Index Rate Definition What is an Index Rate? – wisegeek.com – An index rate is the standard that lenders use to determine the amount of interest a borrower will pay on a variable rate loan. Generally, credit cards, home equity loans, personal loans, and auto loans are variable rate loans.Unlike a fixed loan, which uses a set interest rate for the life of the loan, the interest rate on a variable rate loan fluctuates periodically.

A 5 year ARM, also known as a 5/1 ARM, is a hybrid mortgage. A hybrid mortgage combines features from an adjustable rate mortgage (ARM) and a fixed mortgage. It begins with a fixed rate for a specified number of years, but then changes to an ARM with the rate changing every year for the rest of the term of the loan.

NerdWallet’s mortgage comparison tool can help you compare 5/1 ARMs a and choose the one that works best for you. Just enter some information and you’ll get customized rate quotes chosen from hundreds.

Current Index Rate For Arm Following the initial seven-year period of fixed interest rates, 7/1 arm interest rates adjust and become fully indexed interest rates. Fully indexed rates for 7/1 ARMs depend on a margin (this stays the same during the entire loan term) and an index such as the 1-year London Interbank Offered Rates (LIBOR) Index.Arm Mortgages A popular option is a 5/1 Adjustable Rate Mortgage, or ARM where your interest rate is fixed for 5 years. The Different Types of Adjustable Rate Mortgages FHA offers an ARM option qualified veterans, service members and spouses can eligible for an ARM with a VA loan

5. ARM Type – Describes the period between interest rate adjustments (changes) . For example, 1/1 describes a loan with an initial fixed rate for 1 year and.

Interest Rate Tied To An Index That May Change Arm Margin What Does 5/1 Arm Mean what does 5/1 ARM mean? Find answers to this and many other questions on Trulia Voices, a community for you to find and share local information. Get answers, and share your insights and experience.5/1 arm mortgage Rates.. Index margin: Your loan’s rate is based on an interest rate index plus some fixed percentage. For example, an index rate of 2.25% plus a margin of 1.50 percentage.To set the ARM rate, the lender takes the index rate and adds an agreed-upon number of percentage points, called the margin. The index rate can change, but the margin does not. For example, if the index is 1.25 percent and the margin is 3 percentage points,

Platinum Funding has one of the best deals around on a 5/1 adjustable-rate mortgage. As of May 21, it was offering an introductory interest rate of 3.375% with $995 in fees and no points. Principal.

On the other hand, the 5/1 ARM would have an initial payment amount of $863 — a savings of more than $100 per month. Of course, the downside is that the ARM payment isn’t set in stone. It can (and probably will) change once the initial five-year period is over.

The 5/1 ARM gives you the advantage of not changing for the first 5 years.

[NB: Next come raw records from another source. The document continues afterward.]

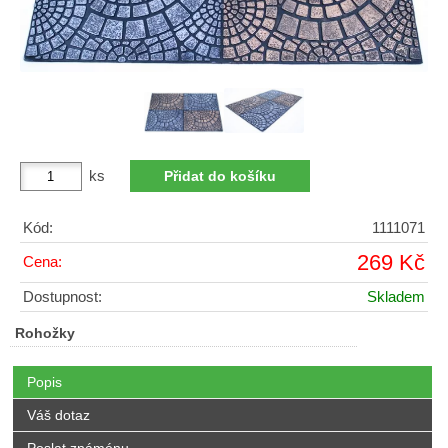
ks
Kód:
1111071
269 Kč
Cena:
Dostupnost:
Skladem
Rohožky
Popis
Váš dotaz
Poslat známénu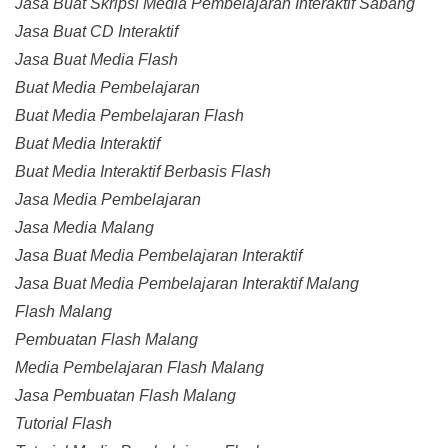
Jasa Buat Skripsi Media Pembelajaran Interaktif Sabang
Jasa Buat CD Interaktif
Jasa Buat Media Flash
Buat Media Pembelajaran
Buat Media Pembelajaran Flash
Buat Media Interaktif
Buat Media Interaktif Berbasis Flash
Jasa Media Pembelajaran
Jasa Media Malang
Jasa Buat Media Pembelajaran Interaktif
Jasa Buat Media Pembelajaran Interaktif Malang
Flash Malang
Pembuatan Flash Malang
Media Pembelajaran Flash Malang
Jasa Pembuatan Flash Malang
Tutorial Flash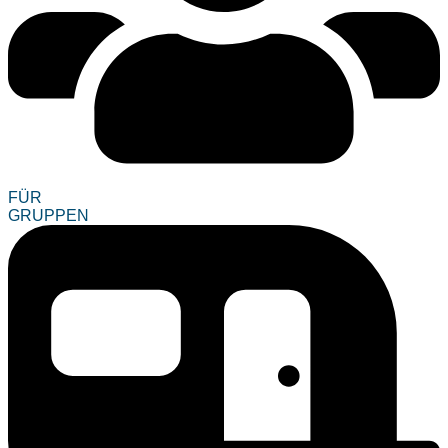
FÜR
GRUPPEN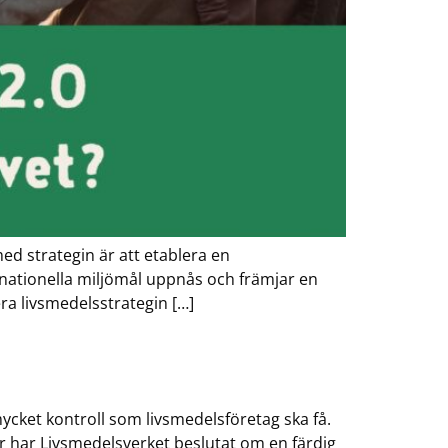
ed strategin är att etablera en
nationella miljömål uppnås och främjar en
era livsmedelsstrategin […]
cket kontroll som livsmedelsföretag ska få.
r har Livsmedelsverket beslutat om en färdig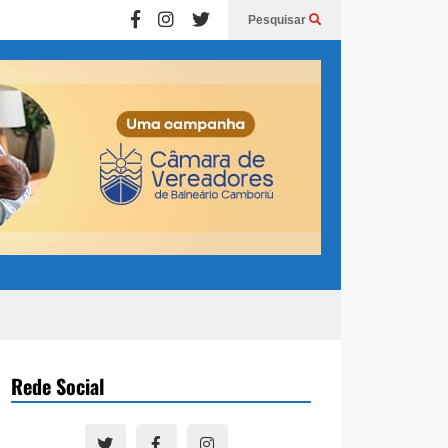
Pesquisar
Rede Social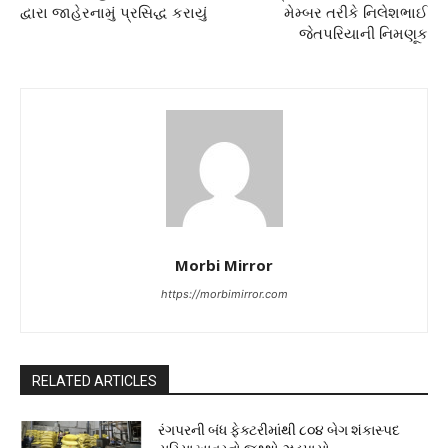
દ્વારા જાહેરનામું પ્રસિદ્ધ કરાયું
મેમ્બર તરીકે નિલેશભાઈ
જેતપરિયાની નિમણૂક
Morbi Mirror
https://morbimirror.com
RELATED ARTICLES
રંગપરની બંધ ફેક્ટરીમાંથી ૮૦૪ બેગ શંકાસ્પદ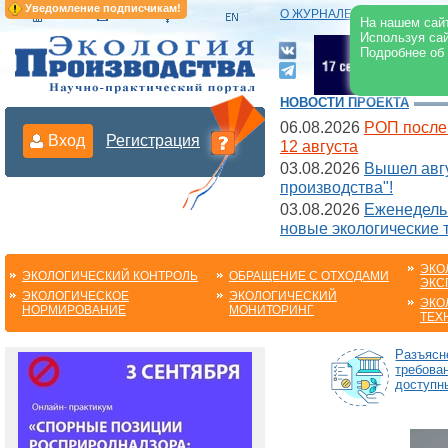
Уведомление подписчикам!
О ЖУРНАЛЕ
|
ЭЛЕКТРОНН
На нашем сайт
Используя сай
Подробнее об
НОВОСТИ ПРОЕКТА
06.08.2026
РОП после
Вход
Регистрация
12 августа
03.08.2026
Вышел авгу
производства"!
03.08.2026
Еженедельн
новые экологические 
ЭКО
ЭКОЛОГИЧЕСКИЙ КОНТРОЛЬ
ОБРАЩЕНИЕ С ОТХОДАМИ
ЭКС
ЭКОЛОГИЧЕСКОЕ
ЭКОЛОГИЧЕСКИЙ
ЭКО
НОРМИРОВАНИЕ
МОНИТОРИНГ
ТЕХ
Разъясн
требова
доступн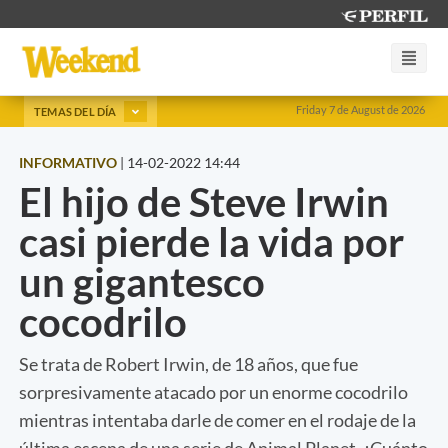
Friday 7 de August de 2026
TEMAS DEL DÍA
INFORMATIVO
|
14-02-2022 14:44
El hijo de Steve Irwin
casi pierde la vida por
un gigantesco
cocodrilo
Se trata de Robert Irwin, de 18 años, que fue
sorpresivamente atacado por un enorme cocodrilo
mientras intentaba darle de comer en el rodaje de la
última escena de una serie de Animal Planet. ¿Cuánto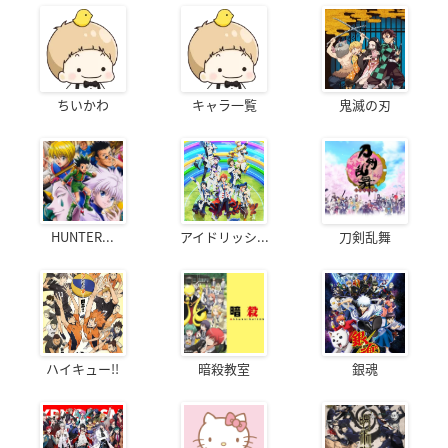
ちいかわ
キャラ一覧
鬼滅の刃
HUNTER...
アイドリッシ...
刀剣乱舞
ハイキュー!!
暗殺教室
銀魂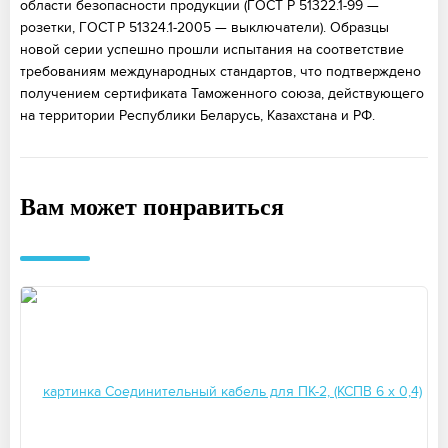
области безопасности продукции (ГОСТ Р 51322.1-99 —
розетки, ГОСТ Р 51324.1-2005 — выключатели). Образцы
новой серии успешно прошли испытания на соответствие
требованиям международных стандартов, что подтверждено
получением сертификата Таможенного союза, действующего
на территории Республики Беларусь, Казахстана и РФ.
Вам может понравиться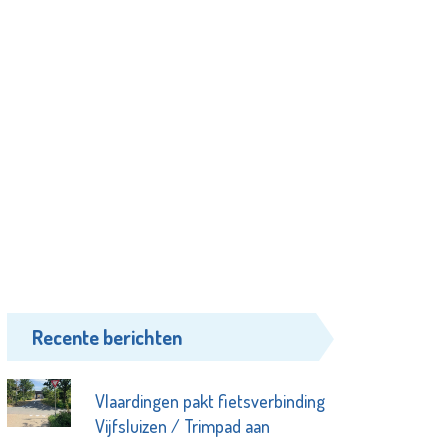
Recente berichten
Vlaardingen pakt fietsverbinding
Vijfsluizen / Trimpad aan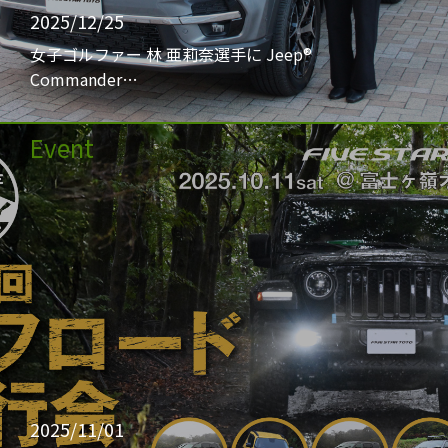
2025/12/25
女子ゴルファー 林 亜莉奈選手に Jeep®
Commander…
Event
2025/11/01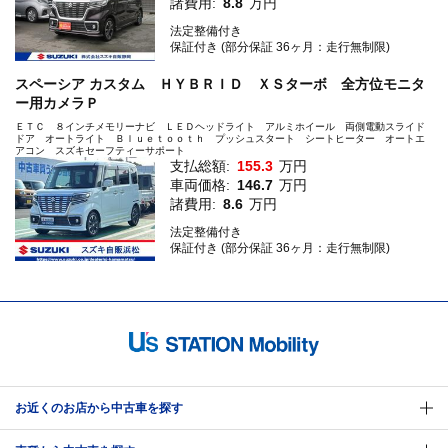
諸費用:
8.8
万円
法定整備付き
保証付き (部分保証 36ヶ月：走行無制限)
スペーシア カスタム ＨＹＢＲＩＤ ＸＳターボ 全方位モニタ
ー用カメラＰ
ＥＴＣ ８インチメモリーナビ ＬＥＤヘッドライト アルミホイール 両側電動スライド
ドア オートライト Ｂｌｕｅｔｏｏｔｈ プッシュスタート シートヒーター オートエ
アコン スズキセーフティーサポート
支払総額:
155.3
万円
車両価格:
146.7
万円
諸費用:
8.6
万円
法定整備付き
保証付き (部分保証 36ヶ月：走行無制限)
お近くのお店から中古車を探す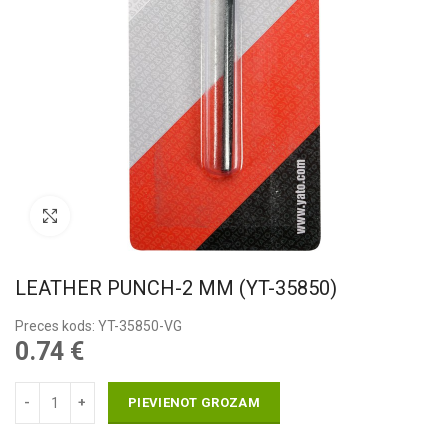
Pietuvināt
LEATHER PUNCH-2 MM (YT-35850)
Preces kods: YT-35850-VG
0.74
€
PIEVIENOT GROZAM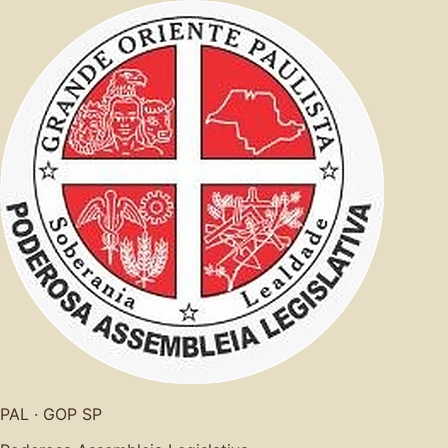
PAL · GOP SP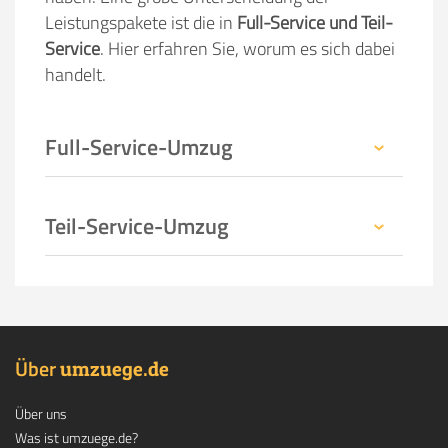
Leistungspakete ist die in
Full-Service und Teil-
Service
. Hier erfahren Sie, worum es sich dabei
handelt.
Full-Service-Umzug
Teil-Service-Umzug
Über
.
umzuege
de
Über uns
Was ist umzuege.de?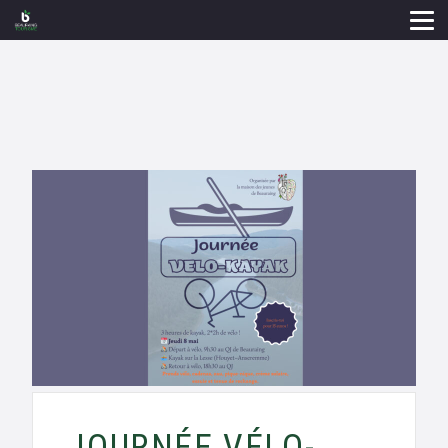
JOURNÉE VÉLO-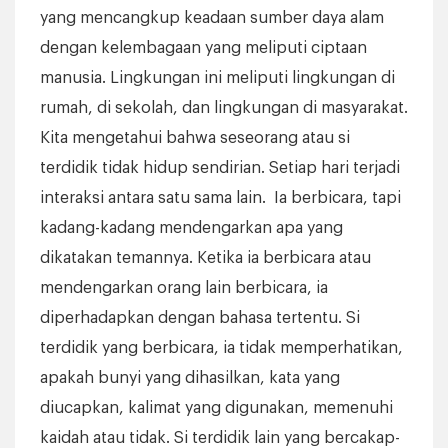
yang mencangkup keadaan sumber daya alam
dengan kelembagaan yang meliputi ciptaan
manusia. Lingkungan ini meliputi lingkungan di
rumah, di sekolah, dan lingkungan di masyarakat.
Kita mengetahui bahwa seseorang atau si
terdidik tidak hidup sendirian. Setiap hari terjadi
interaksi antara satu sama lain. Ia berbicara, tapi
kadang-kadang mendengarkan apa yang
dikatakan temannya. Ketika ia berbicara atau
mendengarkan orang lain berbicara, ia
diperhadapkan dengan bahasa tertentu. Si
terdidik yang berbicara, ia tidak memperhatikan,
apakah bunyi yang dihasilkan, kata yang
diucapkan, kalimat yang digunakan, memenuhi
kaidah atau tidak. Si terdidik lain yang bercakap-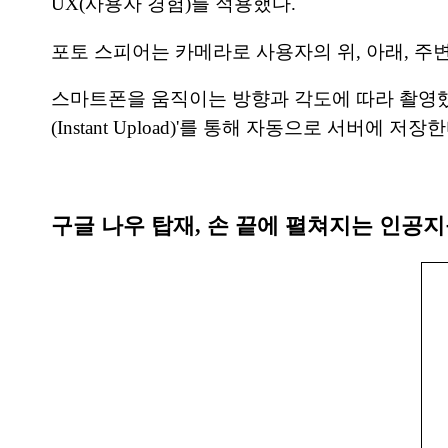
UX(사용자 경험)를 적용했다.
포토 스피어는 카메라로 사용자의 위, 아래, 주
스마트폰을 움직이는 방향과 각도에 따라 촬영했던
(Instant Upload)'를 통해 자동으로 서버에 저장한
구글 나우 탑재, 손 끝에 펼쳐지는 인공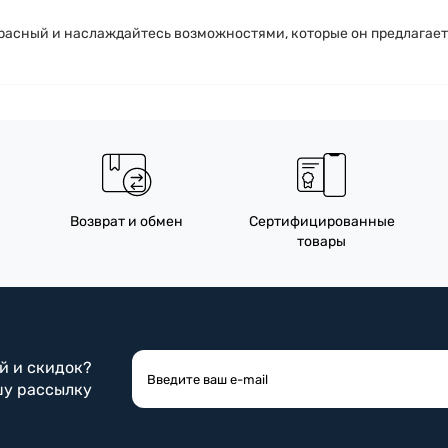
Б, красный и наслаждайтесь возможностями, которые он предлагает
Возврат и обмен
Сертифицированные
товары
ий и скидок?
шу рассылку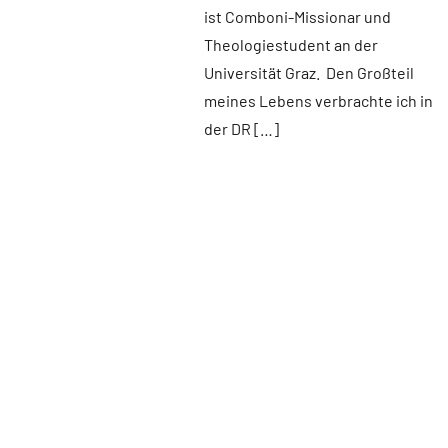
ist Comboni-Missionar und
Theologiestudent an der
Universität Graz. Den Großteil
meines Lebens verbrachte ich in
der DR […]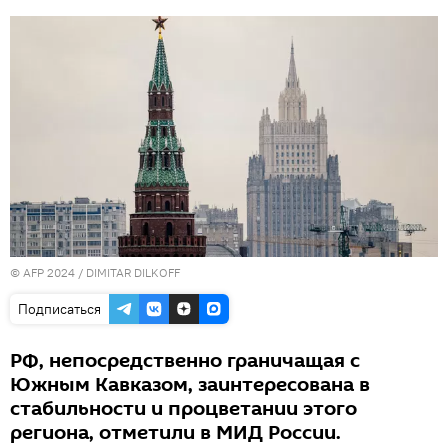
© AFP 2024 / DIMITAR DILKOFF
Подписаться
РФ, непосредственно граничащая с
Южным Кавказом, заинтересована в
стабильности и процветании этого
региона, отметили в МИД России.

Once the loan passes the 5-year mark, it works like a standard ARM loan. Your interest rate will change whenever an adjustment date occurs, which on a 5/1 ARM is annual.

For example, a 5/1 ARM comes with a five-year fixed-rate period, after which the rate will readjust every year. It’s common to see homeowners look to refinance as they near the end of their fixed-rate.

The ARM phenomenon of the early 2000s was insidious: borrowers. A 5/1 ARM offers an introductory rate for five years before resetting.

After the initial introductory period the loan shifts from acting like a fixed-rate mortgage to behaving like an adjustable-rate mortgage, where rates are allowed to float or reset each year. If a loan is named a 5/1 ARM then what that means is the loan is fixed for the first 5 years & then the rate resets each year thereafter.